The on-off pattern of gene expression observed with IRF1 is striking, and in comparison with public RNA-seq data sets it seems that the qPCR approach we have used illustrates this pattern more dramatically. This could be due to the more quantitative nature of PCR vs. shotgun sequencing. Biologically, this could relate to a strong transcriptional repressor, and it is interesting that we have observed this phenomenon in disease but not in controls, and in multiple disease states and with different transcripts [20]. This could indicate that the on/off gene expression pattern is related to either medication or to the underlying disease process. In our study, the IRF1 transcript which was expressed in an on/off pattern was an eQTL. This could suggest genetic variation as a cause of the on/off pattern, although it is a trans-eQTL and thus would not represent a simple impact upon a cis-regulatory element. We have observed trans-eQTLs in this study despite measuring some of the transcripts for the annotated cis-gene variants being studied. We did not include each transcript in the region of the SNPs studied, and thus, we did not emphasize cis-eQTLs, but instead focused on monocyte-relevant transcripts that result from pathway activation events in the cell.

There are some limitations of this study. We have studied limited number of target genes and well-established SLE risk alleles; however, future studies are needed to include additional risk alleles and more diverse transcripts related to SLE pathogenesis. This will help in identifying additional eQTLs and in delineating the effect of risk variants in different cell types through cis or trans transcript regulation. Second, it is will be interesting to follow up the surprising on/off gene expression pattern in other disease states, larger control samples, and across different cell types. We expect that this should be done using single cell qPCR along with single cell RNA-seq, and the qPCR method may be more sensitive to detect this pattern.

Conclusions

Studying single-cell eQTLs in SLE patient immune cells has allowed for novel insights which could not be achieved using previous mixed immune cell gene expression methods.

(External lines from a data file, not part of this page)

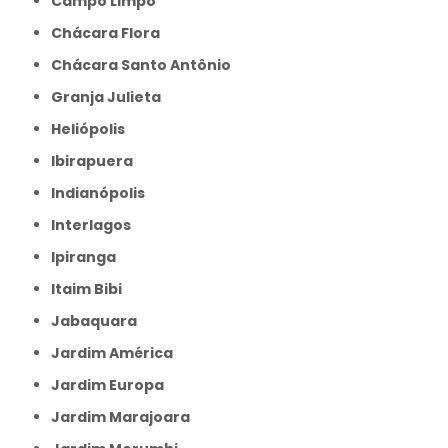
Campo Limpo
Chácara Flora
Chácara Santo Antônio
Granja Julieta
Heliópolis
Ibirapuera
Indianópolis
Interlagos
Ipiranga
Itaim Bibi
Jabaquara
Jardim América
Jardim Europa
Jardim Marajoara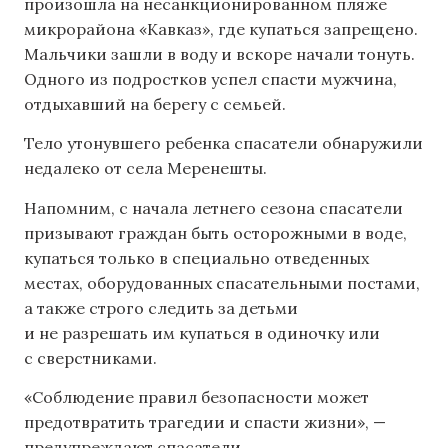
произошла на несанкционированном пляже
микрорайона «Кавказ», где купаться запрещено.
Мальчики зашли в воду и вскоре начали тонуть.
Одного из подростков успел спасти мужчина,
отдыхавший на берегу с семьей.
Тело утонувшего ребенка спасатели обнаружили
недалеко от села Меренешты.
Напомним, с начала летнего сезона спасатели
призывают граждан быть осторожными в воде,
купаться только в специально отведенных
местах, оборудованных спасательными постами,
а также строго следить за детьми
и не разрешать им купаться в одиночку или
с сверстниками.
«Соблюдение правил безопасности может
предотвратить трагедии и спасти жизни», —
предупреждают спасатели.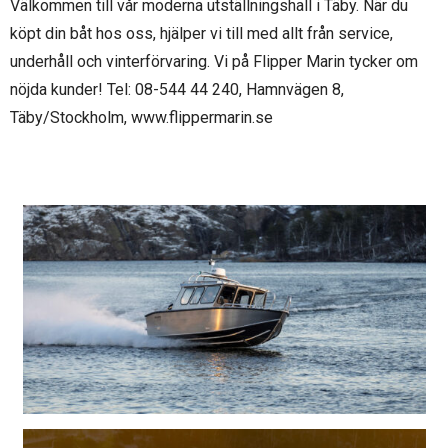
Välkommen till vår moderna utställningshall i Täby. När du
köpt din båt hos oss, hjälper vi till med allt från service,
underhåll och vinterförvaring. Vi på Flipper Marin tycker om
nöjda kunder! Tel: 08-544 44 240, Hamnvägen 8,
Täby/Stockholm, www.flippermarin.se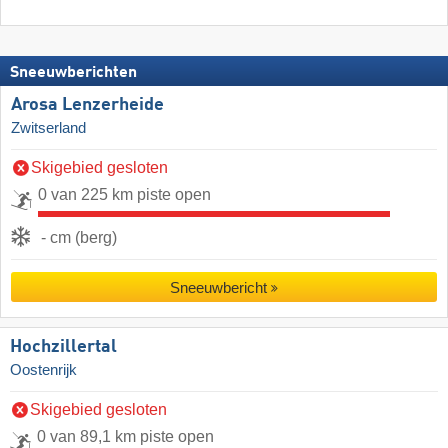
Sneeuwberichten
Arosa Lenzerheide
Zwitserland
Skigebied gesloten
0 van 225 km piste open
- cm (berg)
Sneeuwbericht
Hochzillertal
Oostenrijk
Skigebied gesloten
0 van 89,1 km piste open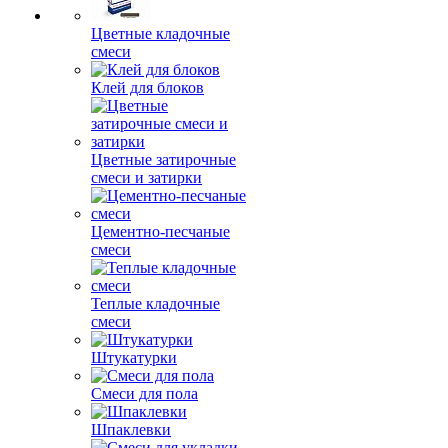
Цветные кладочные
смеси
Клей для блоков
Цветные затирочные
смеси и затирки
Цементно-песчаные
смеси
Теплые кладочные
смеси
Штукатурки
Смеси для пола
Шпаклевки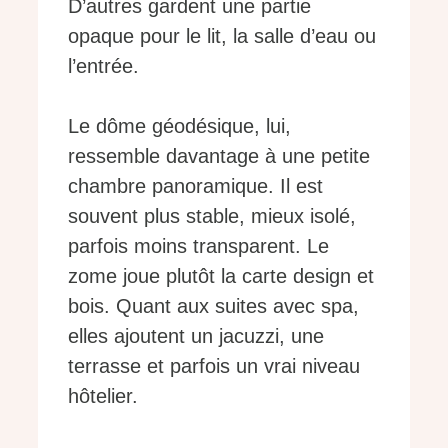
D’autres gardent une partie
opaque pour le lit, la salle d’eau ou
l’entrée.
Le dôme géodésique, lui,
ressemble davantage à une petite
chambre panoramique. Il est
souvent plus stable, mieux isolé,
parfois moins transparent. Le
zome joue plutôt la carte design et
bois. Quant aux suites avec spa,
elles ajoutent un jacuzzi, une
terrasse et parfois un vrai niveau
hôtelier.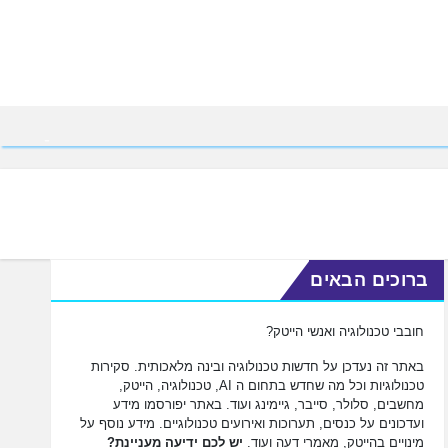
ברוכים הבאים
חובבי טכנולוגיה ואנשי הייטק?
באתר זה נעדכן על חדשות טכנולוגיה ובינה מלאכותית. סקירות
טכנולוגיות וכל מה שחדש בתחום ה AI, טכנולוגיה, הייטק,
מחשבים, סלולר, סייבר, גיימינג ועוד. באתר יפורסמו מידע
ועדכונים על כנסים, תערוכות ואירועים טכנולוגיים. מידע נוסף על
מינויים בהייטק, מאמרי דעה ועוד.
יש לכם ידיעה מעניינת?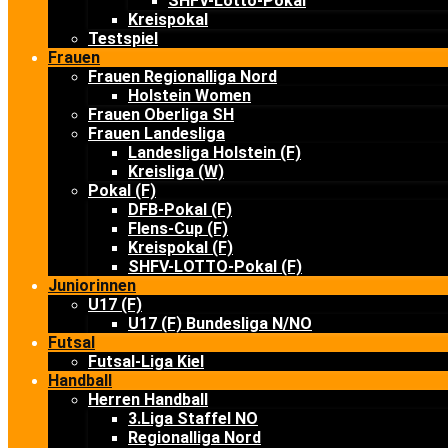
SHFV-Lotto-Pokal
Kreispokal
Testspiel
Frauen
Frauen Regionalliga Nord
Holstein Women
Frauen Oberliga SH
Frauen Landesliga
Landesliga Holstein (F)
Kreisliga (W)
Pokal (F)
DFB-Pokal (F)
Flens-Cup (F)
Kreispokal (F)
SHFV-LOTTO-Pokal (F)
Juniorinnen
U17 (F)
U17 (F) Bundesliga N/NO
Futsal
Futsal-Liga Kiel
Handball
Herren Handball
3.Liga Staffel NO
Regionalliga Nord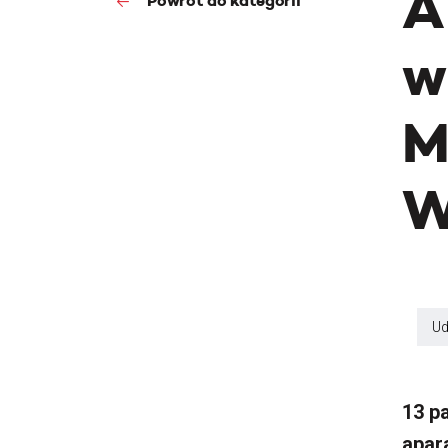
A
Powrót do kategorii
w
M
W
Ud
13 p
apar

These data support the importance of the SPP1 and TNFAIP3 risk variants and the IRF1 transcript in SLE patient monocyte function. This approach would be of great utility to detect differential transcription related to SLE-risk loci across multiple primary human cell types. This approach addresses a major frontier in complex autoimmune disease genetics, allowing us to understand how the function of a given risk allele varies by cell type in humans.